Fundamental nas culturas dos povos originários, as narrativas de origem são uma maneira de estabelecer uma presença coletiva, de manter um diálogo constante com temporalidades múltiplas, em respeito aos seres que habitam a Terra. Principalmente por meio da oralidade, a repetição dessas histórias possibilita a permanência e a continuidade, cada vez de uma nova maneira.
Artistas modernistas valeram-se de muitos símbolos, seres e imagens dessas narrativas. Esse processo, resultado do fascínio e da assimilação que atribui a essas narrativas o estatuto mitológico, as distancia cada vez mais de sua gênese e de seus modos de circulação.
Quando Mário de Andrade apropria-se da figura de Makunaimã, ancestral do povo Makuxi, para dar corpo ao personagem Macunaíma, ele inventa conjuntamente um mito de criação brasileiro. Para chegar até a icônica imagem da cobra deglutindo o ovo em Urutu (1928), Tarsila do Amaral precisou recorrer às narrativas indígenas.
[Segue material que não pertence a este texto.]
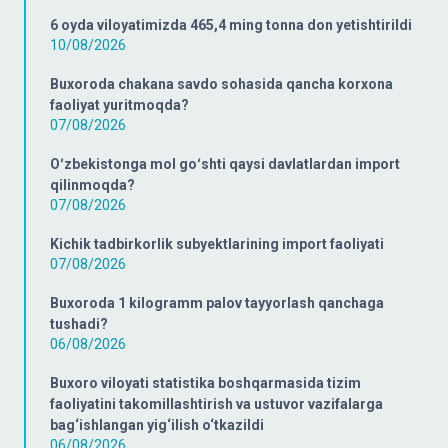
6 oyda viloyatimizda 465,4 ming tonna don yetishtirildi
10/08/2026
Buxoroda chakana savdo sohasida qancha korxona
faoliyat yuritmoqda?
07/08/2026
Oʻzbekistonga mol goʻshti qaysi davlatlardan import
qilinmoqda?
07/08/2026
Kichik tadbirkorlik subyektlarining import faoliyati
07/08/2026
Buxoroda 1 kilogramm palov tayyorlash qanchaga
tushadi?
06/08/2026
Buxoro viloyati statistika boshqarmasida tizim
faoliyatini takomillashtirish va ustuvor vazifalarga
bag‘ishlangan yig‘ilish o‘tkazildi
06/08/2026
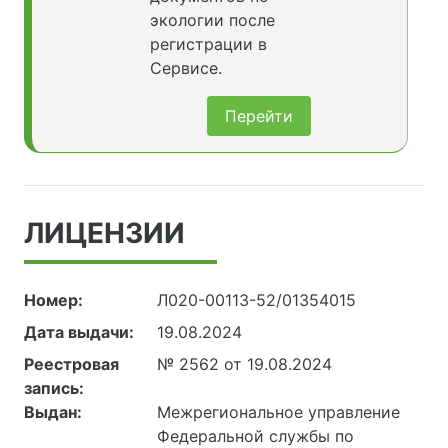
экологии после
регистрации в
Сервисе.
Перейти
ЛИЦЕНЗИИ
Номер:
Л020-00113-52/01354015
Дата выдачи:
19.08.2024
Реестровая
№ 2562 от 19.08.2024
запись:
Выдан:
Межрегиональное управление
Федеральной службы по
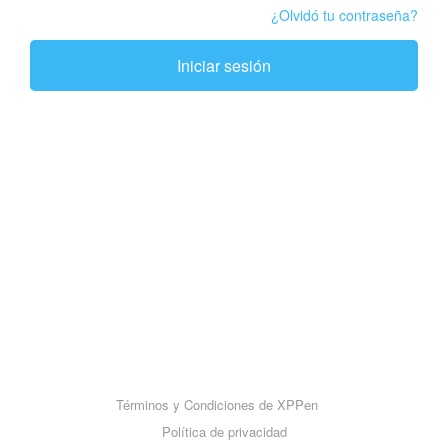
¿Olvidó tu contraseña?
Iniciar sesión
Términos y Condiciones de XPPen
Política de privacidad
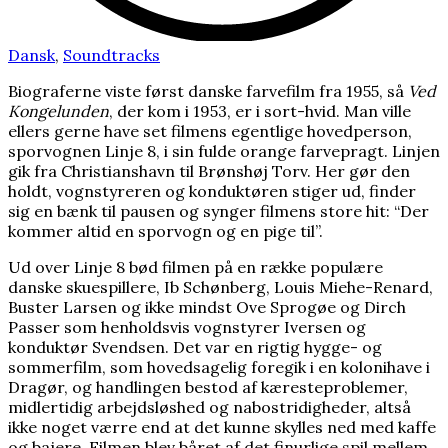
Dansk
,
Soundtracks
Biograferne viste først danske farvefilm fra 1955, så
Ved
Kongelunden
, der kom i 1953, er i sort-hvid. Man ville
ellers gerne have set filmens egentlige hovedperson,
sporvognen Linje 8, i sin fulde orange farvepragt. Linjen
gik fra Christianshavn til Brønshøj Torv. Her gør den
holdt, vognstyreren og konduktøren stiger ud, finder
sig en bænk til pausen og synger filmens store hit: “Der
kommer altid en sporvogn og en pige til”.
Ud over Linje 8 bød filmen på en række populære
danske skuespillere, Ib Schønberg, Louis Miehe-Renard,
Buster Larsen og ikke mindst Ove Sprogøe og Dirch
Passer som henholdsvis vognstyrer Iversen og
konduktør Svendsen. Det var en rigtig hygge- og
sommerfilm, som hovedsagelig foregik i en kolonihave i
Dragør, og handlingen bestod af kæresteproblemer,
midlertidig arbejdsløshed og nabostridigheder, altså
ikke noget værre end at det kunne skylles ned med kaffe
og bajere. Filmen blev båret af det finurlige spil mellem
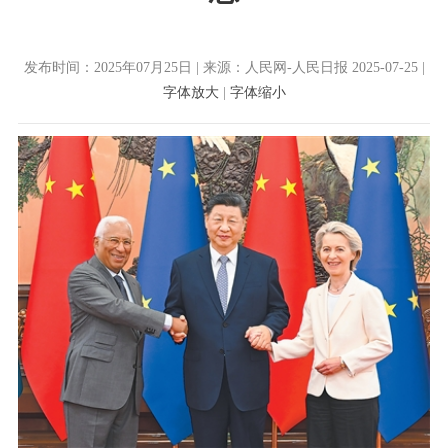
发布时间：2025年07月25日 | 来源：人民网-人民日报 2025-07-25 |
字体放大
|
字体缩小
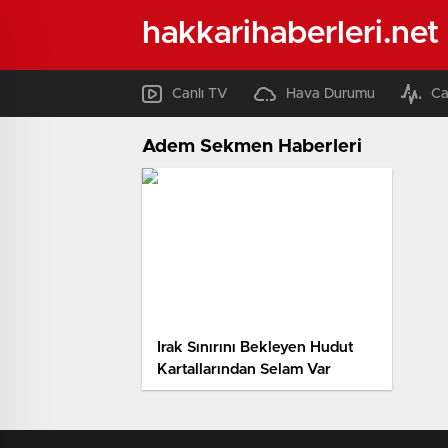
hakkarihaberleri.net
Canlı TV
Hava Durumu
Ca
Adem Sekmen Haberleri
Irak Sınırını Bekleyen Hudut
Kartallarından Selam Var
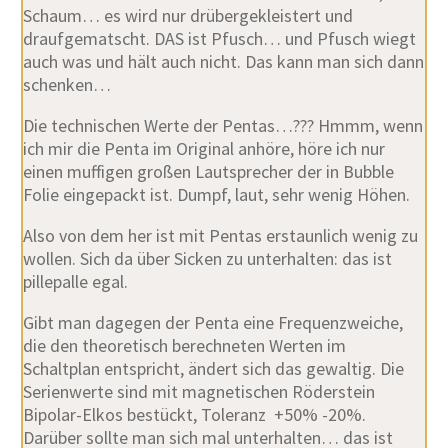
Schaum… es wird nur drübergekleistert und
draufgematscht. DAS ist Pfusch… und Pfusch wiegt
auch was und hält auch nicht. Das kann man sich dann
schenken…
Die technischen Werte der Pentas…??? Hmmm, wenn
ich mir die Penta im Original anhöre, höre ich nur
einen muffigen großen Lautsprecher der in Bubble
Folie eingepackt ist. Dumpf, laut, sehr wenig Höhen.
Also von dem her ist mit Pentas erstaunlich wenig zu
wollen. Sich da über Sicken zu unterhalten: das ist
pillepalle egal.
Gibt man dagegen der Penta eine Frequenzweiche,
die den theoretisch berechneten Werten im
Schaltplan entspricht, ändert sich das gewaltig. Die
Serienwerte sind mit magnetischen Röderstein
Bipolar-Elkos bestückt, Toleranz +50% -20%.
Darüber sollte man sich mal unterhalten… das ist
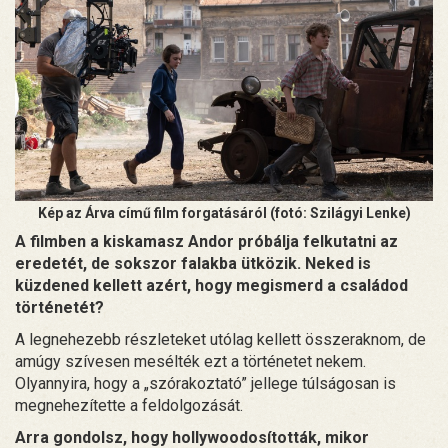
Kép az
Árva című film forgatásáról (fotó: Szilágyi Lenke)
A filmben a kiskamasz Andor próbálja felkutatni az
eredetét, de sokszor falakba ütközik. Neked is
küzdened kellett azért, hogy megismerd a családod
történetét?
A legnehezebb részleteket utólag kellett összeraknom, de
amúgy szívesen mesélték ezt a történetet nekem.
Olyannyira, hogy a „szórakoztató” jellege túlságosan is
megnehezítette a feldolgozását.
Arra gondolsz, hogy hollywoodosították, mikor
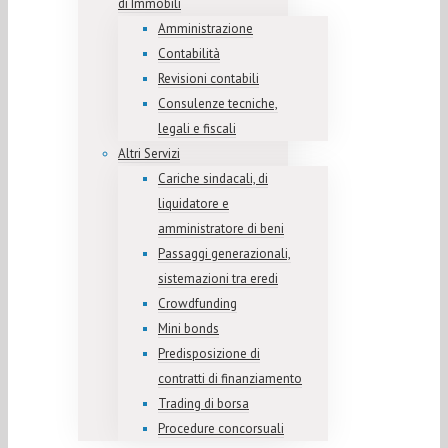
di Immobili
Amministrazione
Contabilità
Revisioni contabili
Consulenze tecniche,
legali e fiscali
Altri Servizi
Cariche sindacali, di
liquidatore e
amministratore di beni
Passaggi generazionali,
sistemazioni tra eredi
Crowdfunding
Mini bonds
Predisposizione di
contratti di finanziamento
Trading di borsa
Procedure concorsuali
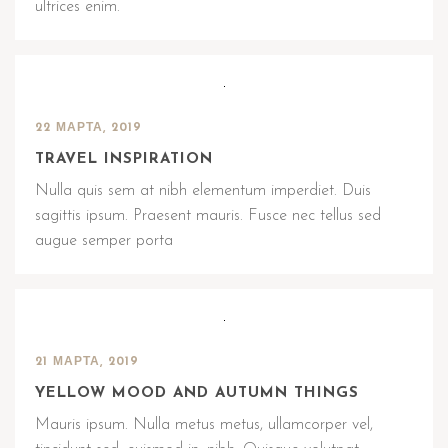
ultrices enim.
22 МАРТА, 2019
TRAVEL INSPIRATION
Nulla quis sem at nibh elementum imperdiet. Duis
sagittis ipsum. Praesent mauris. Fusce nec tellus sed
augue semper porta
21 МАРТА, 2019
YELLOW MOOD AND AUTUMN THINGS
Mauris ipsum. Nulla metus metus, ullamcorper vel,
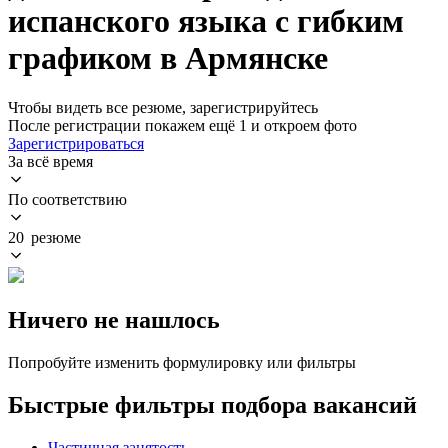
испанского языка с гибким
графиком в Армянске
Чтобы видеть все резюме, зарегистрируйтесь
После регистрации покажем ещё 1 и откроем фото
Зарегистрироваться
За всё время
По соответствию
20 резюме
Ничего не нашлось
Попробуйте изменить формулировку или фильтры
Быстрые фильтры подбора вакансий
Частичная занятость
Na obra de Vicente do Rego Monteiro, imagens e visões indígenas são traduzidas pelas estéticas do futurismo, do cubismo ou da estampa japonesa, criando uma linguagem que sublima suas origens.
Em contraponto, artistas como Jaider Esbell se aproximam das narrativas de origem, suas imagens e símbolos para criar uma arte em consonância com os modos de vida dos povos indígenas e a serviço de sua permanência.